Note: This market review was published on October 16th, 2019 and may not be reflective of current market or investing issues.
The third quarter of 2019 was a wild ride for U.S. Markets. The S&P 500 hit a new all-time high of 3,027.98 in July only to sell off more than 6.5% by early August. Many of the risks that were influencing markets in the second quarter are still relevant today. There has been little progress made in the trade war between the United States and China, tensions in the Middle East have continued to escalate, and the latest deadline for Brexit is less than a month away.
During the third quarter, the Federal Reserve followed through on their dovish commentary by cutting their benchmark rate by 0.25% in July and September. The future path for the Fed is still in question however.
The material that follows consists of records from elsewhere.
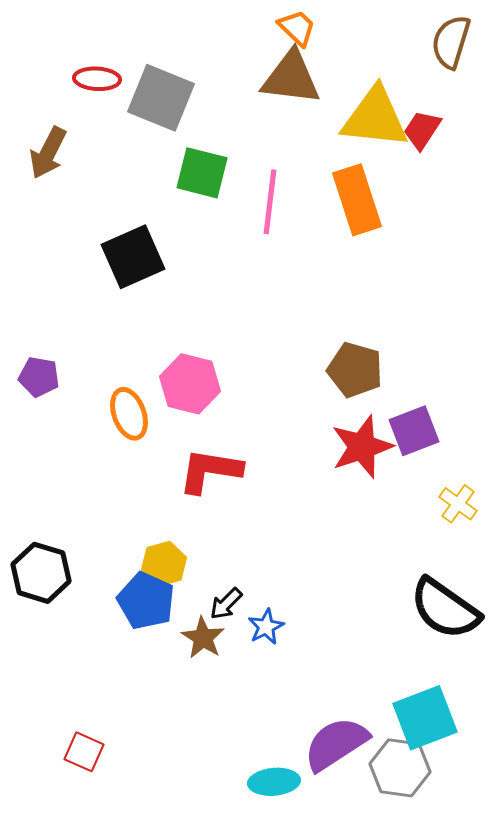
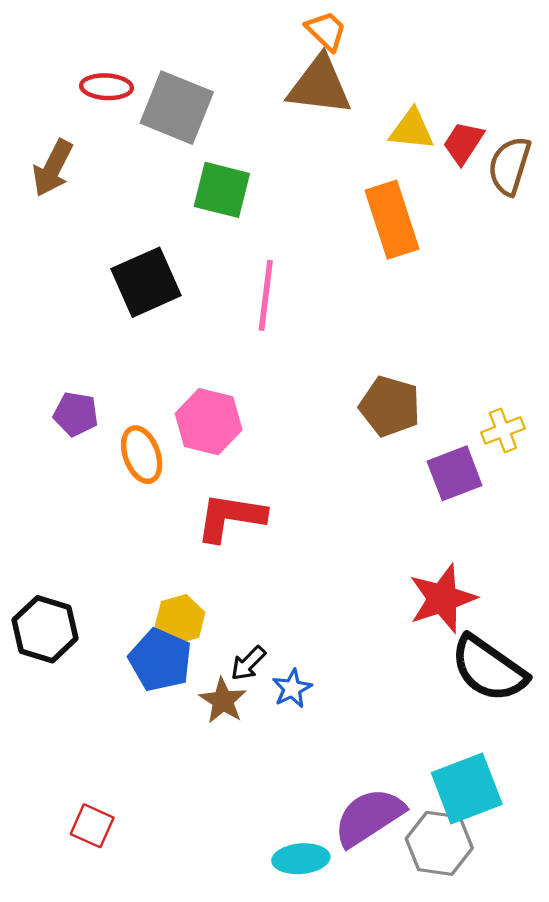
brown semicircle: (451, 42) -> (509, 166), moved
yellow triangle: (375, 118) -> (412, 130), size x0.6
pink line: (270, 202) -> (266, 295), moved
purple pentagon: (39, 377) -> (76, 414), moved
red star: (362, 447) -> (443, 598), moved
yellow cross: (458, 504) -> (503, 430), moved, turned 33

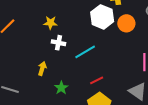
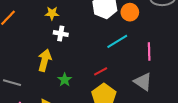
cyan line: (85, 52) -> (117, 41), moved
yellow arrow: (42, 68) -> (45, 60), size x1.5

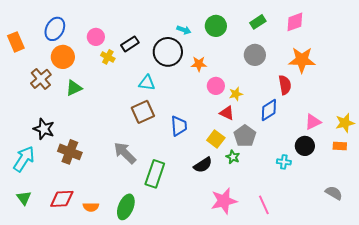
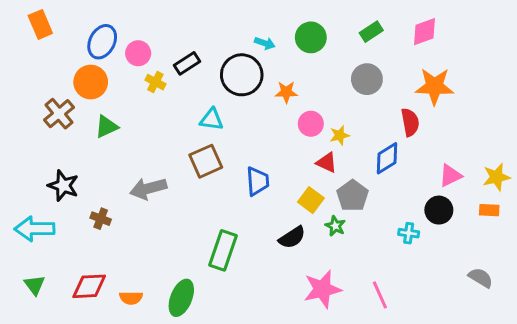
blue ellipse: (55, 29) -> (102, 42), moved
orange rectangle: (16, 42) -> (40, 24), moved
brown cross: (70, 152) -> (101, 219), size x0.6
gray arrow: (125, 153) -> (148, 188), moved, turned -60
cyan arrow: (24, 159) -> (35, 229), turned -124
Chairman Powell continues to say that these rate cuts are not part of a cyclical change, rather a mid-cycle correction, meaning that he would prefer not to continue to cut rates in the future. In addition to rate cuts, the Fed also had to intervene in over-night lending markets in order to provide liquidity as there have been multiple spikes in the overnight rate due to a lack of dollar liquidity. If the dollar liquidity issue continues, and the Fed is unable to provide sufficient capital through their current repo operations, a new quantitative easing (QE) cycle might begin.
The trade war between the U.S. and China has seen little progress with increased tariffs from both sides. Tensions have come down over the last few weeks as a potential deal has been tentatively reached. The deal is said to be implemented in phases with the first phase being China purchasing more American agricultural products, primarily soy beans, and the United States agreeing to stop increasing tariffs. No tariffs have been removed at this point; however, pending the first phase of the trade deal, some tariffs have been delayed from the third quarter to the end of the fourth quarter after the holiday shopping season.
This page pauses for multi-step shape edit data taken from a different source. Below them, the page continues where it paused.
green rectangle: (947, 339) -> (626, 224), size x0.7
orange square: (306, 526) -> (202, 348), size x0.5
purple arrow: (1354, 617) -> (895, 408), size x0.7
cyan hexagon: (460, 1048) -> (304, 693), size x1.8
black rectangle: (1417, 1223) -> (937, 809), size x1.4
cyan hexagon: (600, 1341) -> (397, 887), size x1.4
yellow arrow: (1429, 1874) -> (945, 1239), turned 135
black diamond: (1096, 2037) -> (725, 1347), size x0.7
Tensions in the Middle East continue to be a significant threat, especially to the oil market. Oil had its largest one day move in history in September following an attack on the largest oil refinery in the world, located in Saudi Arabia. The United States has blamed Iran for the attacks, which has continued to degrade relations between the two nations. While there has not yet been a response to the attack, it is unlikely that tensions will subside anytime soon.
Over the next few months it is likely that central banks around the world will continue stimulus both by cutting rates and by resuming, or increasing, QE. Earnings for U.S. companies are likely to disappoint when they report third quarter results, which could lead to a short-term consolidation in equity markets. As central banks continue to provide stimulus, we will likely see equity markets pick up later in the fourth quarter or early in 2020, although a global recession continues to be a viable threat.